Mapping of ZAP target sequences in Zaire-EBOV and MARV Musoke genomes. (A) cDNA fragments of Zaire-EBOV- and MARV Musoke-specific genes were cloned into pGL3 or pGL3-B between the firefly luciferase gene and poly(A) site. Inserted sequences as well as the approximate size of each insert (in kilobases) are indicated below each bar. The L genes were divided into four fragments (L1 to L4). SIN corresponds to a SIN genome fragment known to be sensitive to ZAP. The plasmids were transfected into Rat2-Zeo or Rat2-NZAP-Zeo cells. Cotransfection of a plasmid not sensitive to ZAP encoding Renilla luciferase (pRL-TK) was used to normalize firefly luciferase values. Cells were lysed 48 h posttransfection, and luciferase activity was measured. The inhibition (n-fold) was calculated as the normalized luciferase activity in Rat2-Zeo cells divided by the normalized luciferase activity in Rat2-NZAP-Zeo cells. Data are means and ranges of duplicate transfection experiments. (B) The EBOV L4 fragment was further divided into three or four overlapping fragments. A schematic representation of the fragments is shown at the left. Transfection and calculation of inhibition was performed as described for panel A. Numbers in brackets depict the approximate size of the inserts in kilobases. Data represent means and ranges of duplicate transfection experiments. (C) Four overlapping sequences covering the genome of YFV (YF1 to YF4) were inserted into pGL-3. The size of each insert (in kilobases) is shown in brackets. Transfection and calculation of inhibition was performed as described for panel A. Data represent means and ranges of duplicate transfection experiments. (D) The pGL-3 plasmid containing the EBOV L4 fragment was used to analyze the activity of NZAP-Zeo zinc finger mutants in the luciferase reporter assay. Transfection was performed with Rat2 cells expressing NZAP-Zeo mutants (H86K, C88R, C168R, or H191R). Empty pGL3 was used as a control. Transfection and calculation of inhibition was performed as described for panel A. Data represent means and ranges of duplicate transfection experiments.
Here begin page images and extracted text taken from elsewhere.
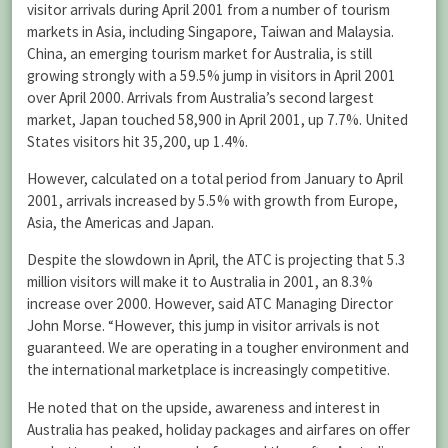
visitor arrivals during April 2001 from a number of tourism
markets in Asia, including Singapore, Taiwan and Malaysia.
China, an emerging tourism market for Australia, is still
growing strongly with a 59.5% jump in visitors in April 2001
over April 2000. Arrivals from Australia’s second largest
market, Japan touched 58,900 in April 2001, up 7.7%. United
States visitors hit 35,200, up 1.4%.
However, calculated on a total period from January to April
2001, arrivals increased by 5.5% with growth from Europe,
Asia, the Americas and Japan.
Despite the slowdown in April, the ATC is projecting that 5.3
million visitors will make it to Australia in 2001, an 8.3%
increase over 2000. However, said ATC Managing Director
John Morse. “However, this jump in visitor arrivals is not
guaranteed. We are operating in a tougher environment and
the international marketplace is increasingly competitive.
He noted that on the upside, awareness and interest in
Australia has peaked, holiday packages and airfares on offer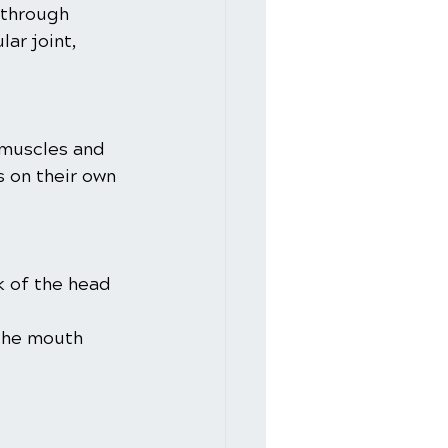
through 
r joint, 
 muscles and 
 on their own 
k of the head 
 the mouth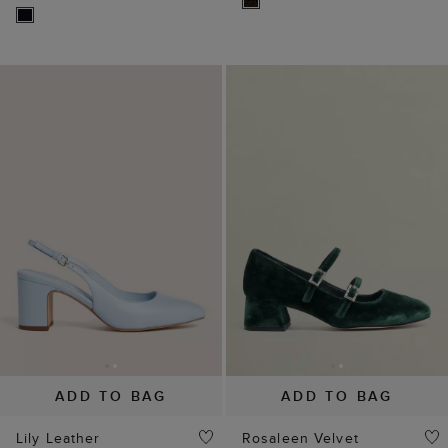
ADD TO BAG
ADD TO BAG
Lily Leather
Rosaleen Velvet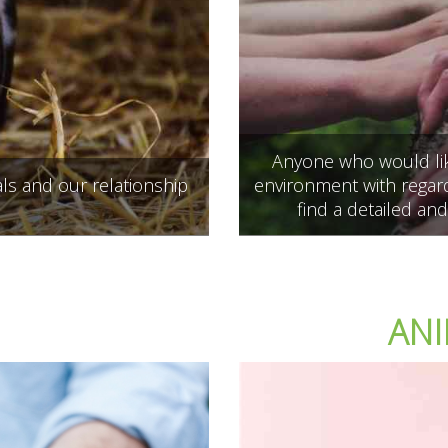
Anyone who would like
ls and our relationship
environment with regard
find a detailed and
ANI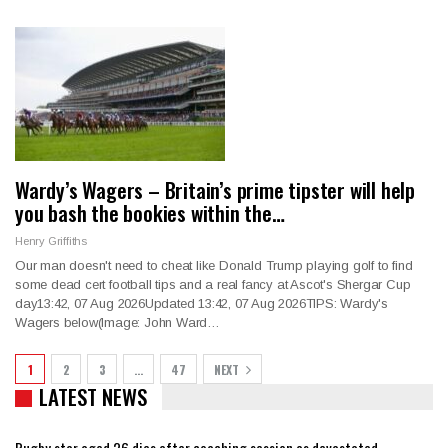
Wardy’s Wagers – Britain’s prime tipster will help
you bash the bookies within the…
Henry Griffiths
Our man doesn't need to cheat like Donald Trump playing golf to find
some dead cert football tips and a real fancy at Ascot's Shergar Cup
day13:42, 07 Aug 2026Updated 13:42, 07 Aug 2026TIPS: Wardy's
Wagers below(Image: John Ward…
1
2
3
…
47
NEXT
LATEST NEWS
Rugby star aged 26 dies after coaching session as devastated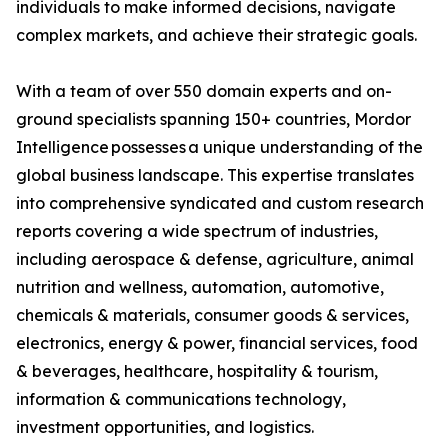
individuals to make informed decisions, navigate
complex markets, and achieve their strategic goals.
With a team of over 550 domain experts and on-
ground specialists spanning 150+ countries, Mordor
Intelligence possesses a unique understanding of the
global business landscape. This expertise translates
into comprehensive syndicated and custom research
reports covering a wide spectrum of industries,
including aerospace & defense, agriculture, animal
nutrition and wellness, automation, automotive,
chemicals & materials, consumer goods & services,
electronics, energy & power, financial services, food
& beverages, healthcare, hospitality & tourism,
information & communications technology,
investment opportunities, and logistics.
Inhibition of Zaire-EBOV replicon system by ZAP. Huh-T7 cells were transfected with plasmids encoding Zaire-EBOV NP, L protein, VP35, VP30, and minigenome containing a Renilla luciferase gene. Increasing amounts of plasmid encoding ZAP-HA were cotransfected as indicated (−ctrl, negative control without L plasmid; +ctrl, positive control without ZAP-HA plasmid). Empty vector pTM1 was used to keep the amount of transfected DNA constant. Plasmid pTM1-FFluc was included to normalize Renilla luciferase values. Luciferase activities were determined 2 days posttransfection. The expression levels of ZAP-HA and EBOV NP were analyzed by Western blot using anti-HA monoclonal antibody and anti-Zaire-EBOV polyclonal antibody, respectively (bottom). The amount of cell lysate loaded on the protein gel was adjusted according to the firefly luciferase values to ensure comparability with the normalized Renilla values. The levels of GAPDH served as a loading control.